- EXCERPTED DATA:
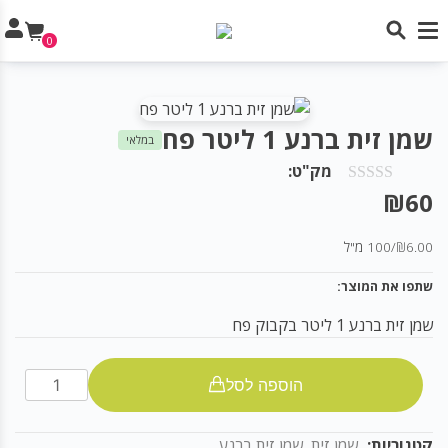
0
שמן זית ברנע 1 ליטר פח
במלאי
מק"ט:
₪
60
₪6.00
/
100 מ"ל
שתפו את המוצר:
שמן זית ברנע 1 ליטר בקבוק פח
שמן
הוספה לסל
זית
ברנע
קטגוריות:
שמן זית
,
שמן זית ברנע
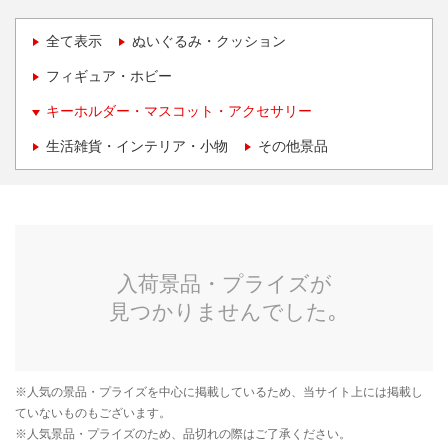
全て表示
ぬいぐるみ・クッション
フィギュア・ホビー
キーホルダー・マスコット・アクセサリー
生活雑貨・インテリア・小物
その他景品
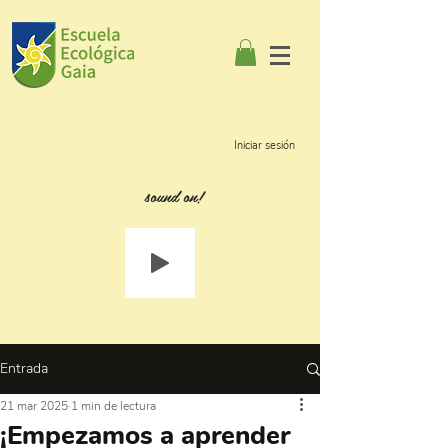
Iniciar sesión
sound on!
Entrada
21 mar 2025
1 min de lectura
¡Empezamos a aprender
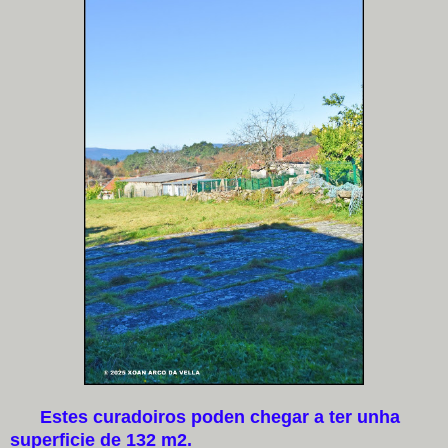
Estes curadoiros poden chegar a ter unha
superficie de 132 m2.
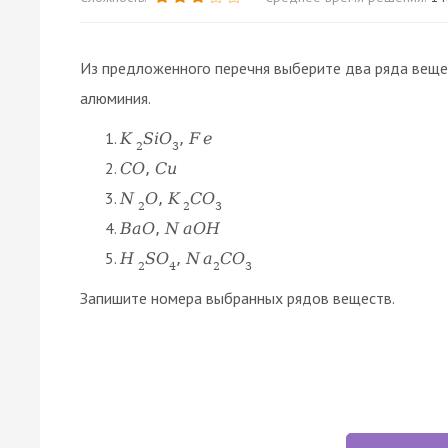
Из предложенного перечня выберите два ряда вещес
алюминия.
K
S
i
O
,
F
e
2
3
C
O
,
C
u
N
O
,
K
C
O
2
2
3
B
a
O
,
N
a
O
H
H
S
O
,
N
a
C
O
2
4
2
3
Запишите номера выбранных рядов веществ.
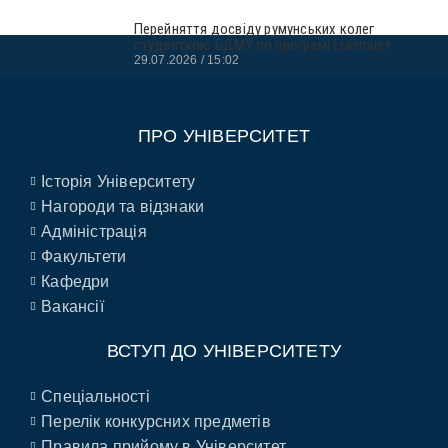
Перейняття досвіду румунських колег
студенткою БДМУ по програмі Erasmus+
29.07.2026
15:02
ПРО УНІВЕРСИТЕТ
Історія Університету
Нагороди та відзнаки
Адміністрація
Факультети
Кафедри
Вакансії
ВСТУП ДО УНІВЕРСИТЕТУ
Спеціальності
Перелік конкурсних предметів
Правила прийому в Університет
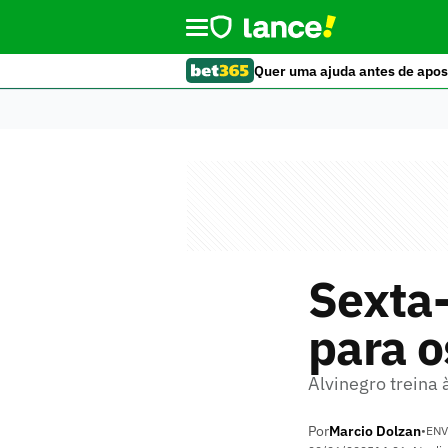
Quer uma ajuda antes de apos
Sexta-
para o
Alvinegro treina 
Por
Marcio Dolzan
•
ENV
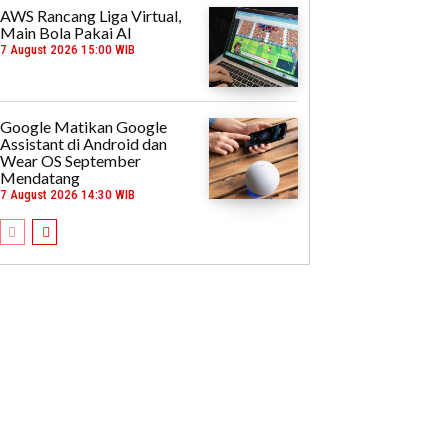
AWS Rancang Liga Virtual,
Main Bola Pakai AI
7 August 2026 15:00 WIB
Google Matikan Google
Assistant di Android dan
Wear OS September
Mendatang
7 August 2026 14:30 WIB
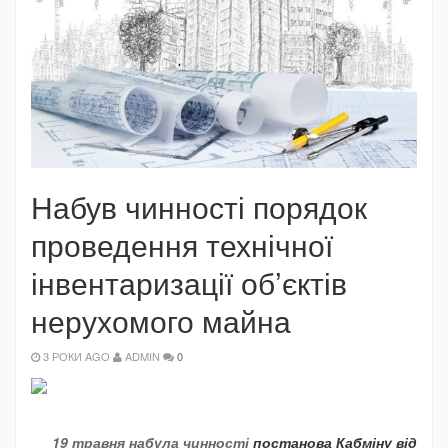
Набув чинності порядок
проведення технічної
інвентаризації об’єктів
нерухомого майна
3 РОКИ AGO
ADMIN
0
19 травня набула чинності
постанова Кабміну від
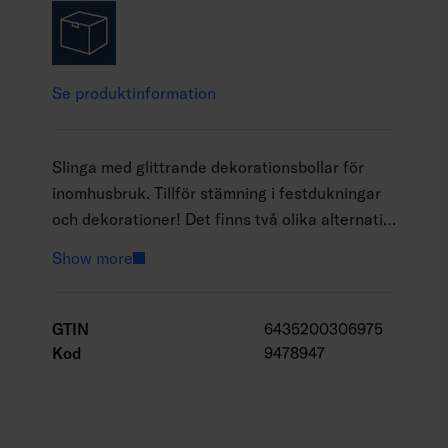
Se produktinformation
Slinga med glittrande dekorationsbollar för
inomhusbruk. Tillför stämning i festdukningar
och dekorationer! Det finns två olika alternativ
av den vackra dekorationsslingan: 10 st. Ø 5,5
Show more
cm guldglittrande bollar och LED-lampor, i
silver 20 st. Ø 3 cm bollar och LED-lampor.
Slingan fungerar med batterier, inbyggd timer.
GTIN
6435200306975
Kod
9478947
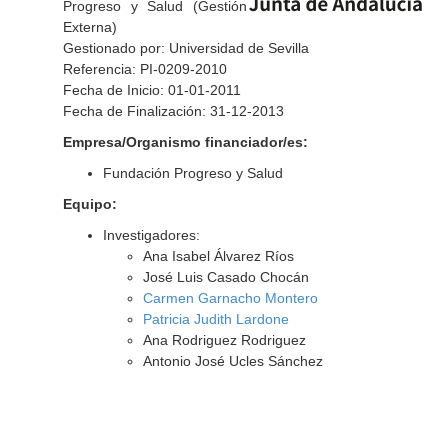
Progreso y Salud (Gestión
Externa)
Gestionado por: Universidad de Sevilla
Referencia: PI-0209-2010
Fecha de Inicio: 01-01-2011
Fecha de Finalización: 31-12-2013
Empresa/Organismo financiador/es:
Fundación Progreso y Salud
Equipo:
Investigadores:
Ana Isabel Álvarez Ríos
José Luis Casado Chocán
Carmen Garnacho Montero
Patricia Judith Lardone
Ana Rodriguez Rodriguez
Antonio José Ucles Sánchez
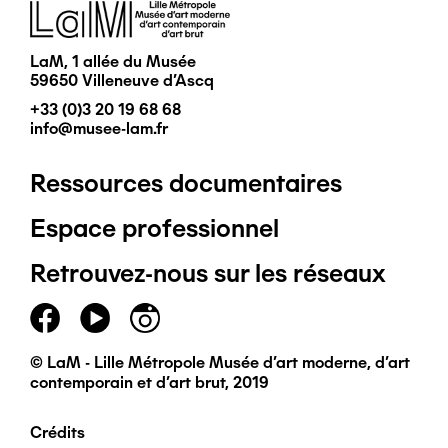
Image
LaM, 1 allée du Musée
59650 Villeneuve d'Ascq
+33 (0)3 20 19 68 68
info@musee-lam.fr
Ressources documentaires
Pied
Espace professionnel
de
Retrouvez-nous sur les réseaux
page
principal
© LaM - Lille Métropole Musée d'art moderne, d'art
contemporain et d'art brut, 2019
Crédits
Pied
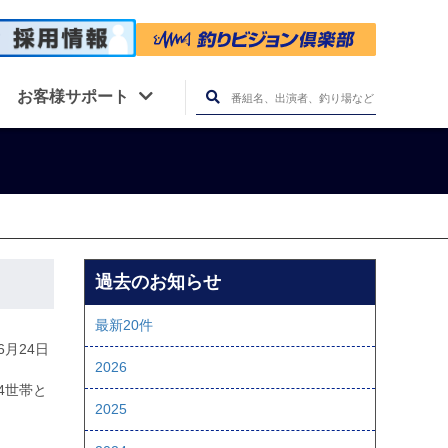
お客様サポート
過去のお知らせ
最新20件
06月24日
2026
4世帯と
2025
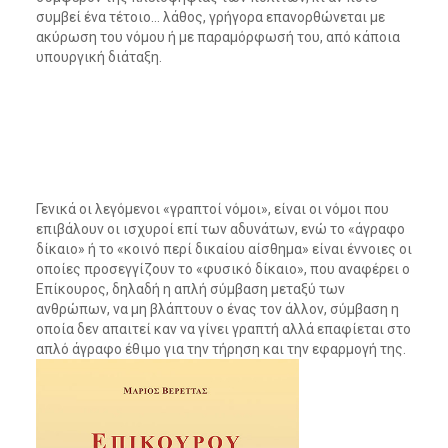
συμβεί ένα τέτοιο… λάθος, γρήγορα επανορθώνεται με
ακύρωση του νόμου ή με παραμόρφωσή του, από κάποια
υπουργική διάταξη.
Γενικά οι λεγόμενοι «γραπτοί νόμοι», είναι οι νόμοι που
επιβάλουν οι ισχυροί επί των αδυνάτων, ενώ το «άγραφο
δίκαιο» ή το «κοινό περί δικαίου αίσθημα» είναι έννοιες οι
οποίες προσεγγίζουν το «φυσικό δίκαιο», που αναφέρει ο
Επίκουρος, δηλαδή η απλή σύμβαση μεταξύ των
ανθρώπων, να μη βλάπτουν ο ένας τον άλλον, σύμβαση η
οποία δεν απαιτεί καν να γίνει γραπτή αλλά επαφίεται στο
απλό άγραφο έθιμο για την τήρηση και την εφαρμογή της.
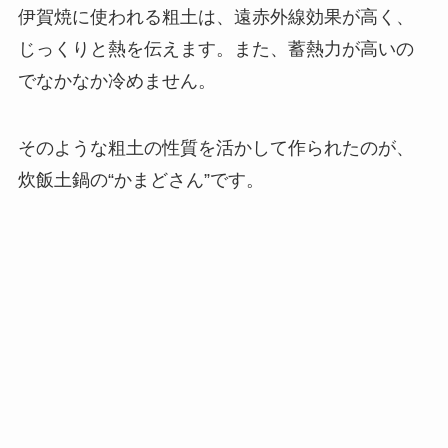
伊賀焼に使われる粗土は、遠赤外線効果が高く、
じっくりと熱を伝えます。また、蓄熱力が高いの
でなかなか冷めません。
そのような粗土の性質を活かして作られたのが、
炊飯土鍋の“かまどさん”です。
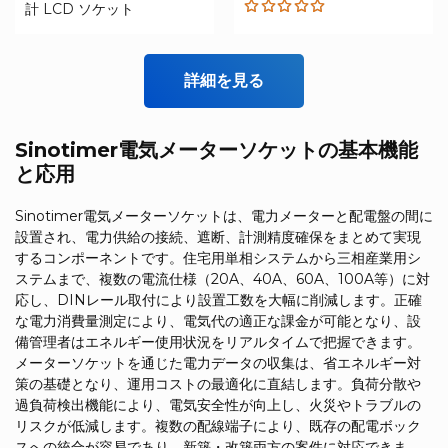
計 LCD ソケット
Rated
5.00
out
of 5
詳細を見る
Sinotimer電気メーターソケットの基本機能
と応用
Sinotimer電気メーターソケットは、電力メーターと配電盤の間に
設置され、電力供給の接続、遮断、計測精度確保をまとめて実現
するコンポーネントです。住宅用単相システムから三相産業用シ
ステムまで、複数の電流仕様（20A、40A、60A、100A等）に対
応し、DINレール取付により設置工数を大幅に削減します。正確
な電力消費量測定により、電気代の適正な課金が可能となり、設
備管理者はエネルギー使用状況をリアルタイムで把握できます。
メーターソケットを通じた電力データの収集は、省エネルギー対
策の基礎となり、運用コストの最適化に直結します。負荷分散や
過負荷検出機能により、電気安全性が向上し、火災やトラブルの
リスクが低減します。複数の配線端子により、既存の配電ボック
スへの統合が容易であり、新築・改築両方の案件に対応できま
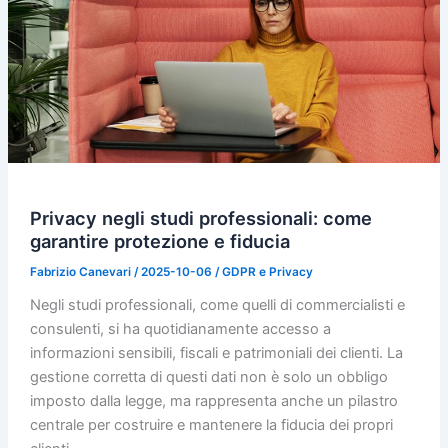
Privacy negli studi professionali: come
garantire protezione e fiducia
Fabrizio Canevari
/
2025-10-06
/
GDPR e Privacy
Negli studi professionali, come quelli di commercialisti e
consulenti, si ha quotidianamente accesso a
informazioni sensibili, fiscali e patrimoniali dei clienti. La
gestione corretta di questi dati non è solo un obbligo
imposto dalla legge, ma rappresenta anche un pilastro
centrale per costruire e mantenere la fiducia dei propri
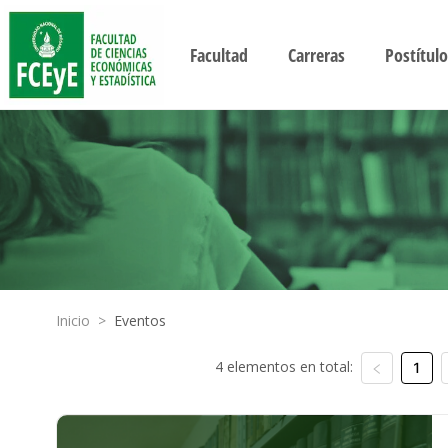
Facultad
Carreras
Postítulo
Inicio
>
Eventos
4 elementos en total:
1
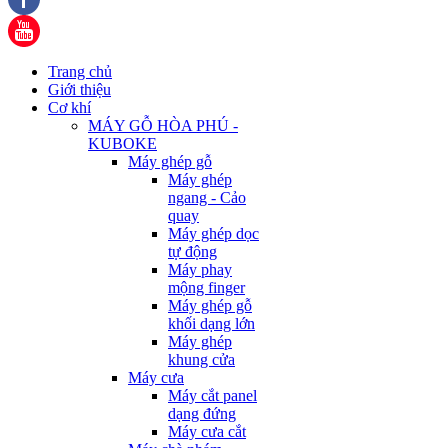
Trang chủ
Giới thiệu
Cơ khí
MÁY GỖ HÒA PHÚ -
KUBOKE
Máy ghép gỗ
Máy ghép
ngang - Cảo
quay
Máy ghép dọc
tự động
Máy phay
mộng finger
Máy ghép gỗ
khối dạng lớn
Máy ghép
khung cửa
Máy cưa
Máy cắt panel
dạng đứng
Máy cưa cắt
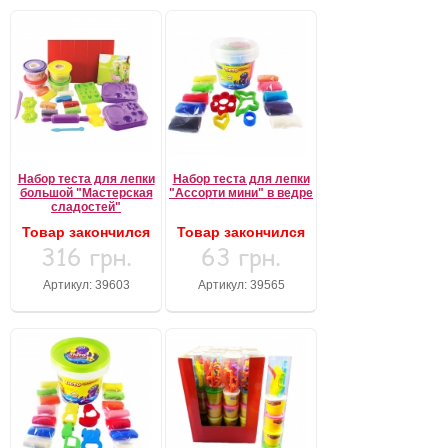
Набор теста для лепки
Набор теста для лепки
большой "Мастерская
"Ассорти мини" в ведре
сладостей"
Товар закончился
Товар закончился
316 грн.
63 грн.
Артикул: 39603
Артикул: 39565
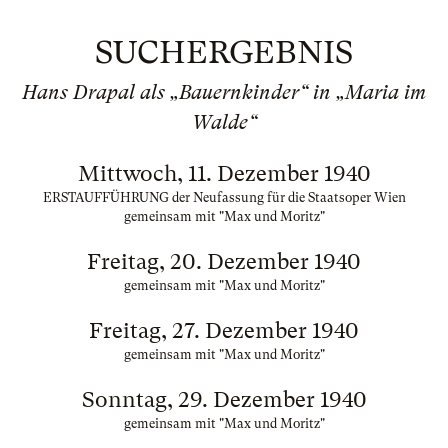
SUCHERGEBNIS
Hans Drapal als „Bauernkinder“ in „Maria im
Walde“
Mittwoch, 11. Dezember 1940
ERSTAUFFÜHRUNG der Neufassung für die Staatsoper Wien
gemeinsam mit "Max und Moritz"
Freitag, 20. Dezember 1940
gemeinsam mit "Max und Moritz"
Freitag, 27. Dezember 1940
gemeinsam mit "Max und Moritz"
Sonntag, 29. Dezember 1940
gemeinsam mit "Max und Moritz"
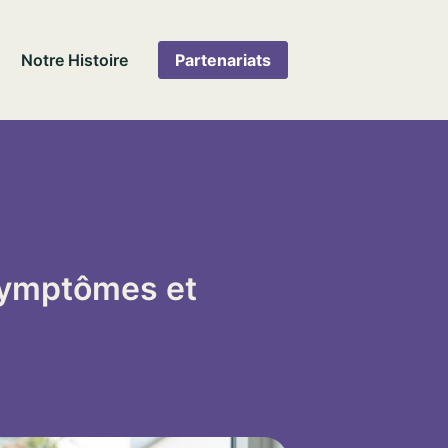
Notre Histoire
Partenariats
symptômes et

- WHAT TO DO: Only the lines above starting with the line with "そのような粗土の性質を活かして作られたのが、" and going on through the line with "Negli studi professionali, come" belong in the answer; repeat them exactly, minus any picture.

- SOLUTION FOR THIS EXERCISE:
そのような粗土の性質を活かして作られたのが、
炊飯土鍋の“かまどさん”です。
計 LCD ソケット
Rated
5.00
out
of 5
詳細を見る
Sinotimer電気メーターソケットの基本機能
と応用
Sinotimer電気メーターソケットは、電力メーターと配電盤の間に
設置され、電力供給の接続、遮断、計測精度確保をまとめて実現
するコンポーネントです。住宅用単相システムから三相産業用シ
ステムまで、複数の電流仕様（20A、40A、60A、100A等）に対
応し、DINレール取付により設置工数を大幅に削減します。正確
な電力消費量測定により、電気代の適正な課金が可能となり、設
備管理者はエネルギー使用状況をリアルタイムで把握できます。
メーターソケットを通じた電力データの収集は、省エネルギー対
策の基礎となり、運用コストの最適化に直結します。負荷分散や
過負荷検出機能により、電気安全性が向上し、火災やトラブルの
リスクが低減します。複数の配線端子により、既存の配電ボック
スへの統合が容易であり、新築・改築両方の案件に対応できま
Privacy negli studi professionali: come
garantire protezione e fiducia
Fabrizio Canevari
/
2025-10-06
/
GDPR e Privacy
Negli studi professionali, come quelli di commercialisti e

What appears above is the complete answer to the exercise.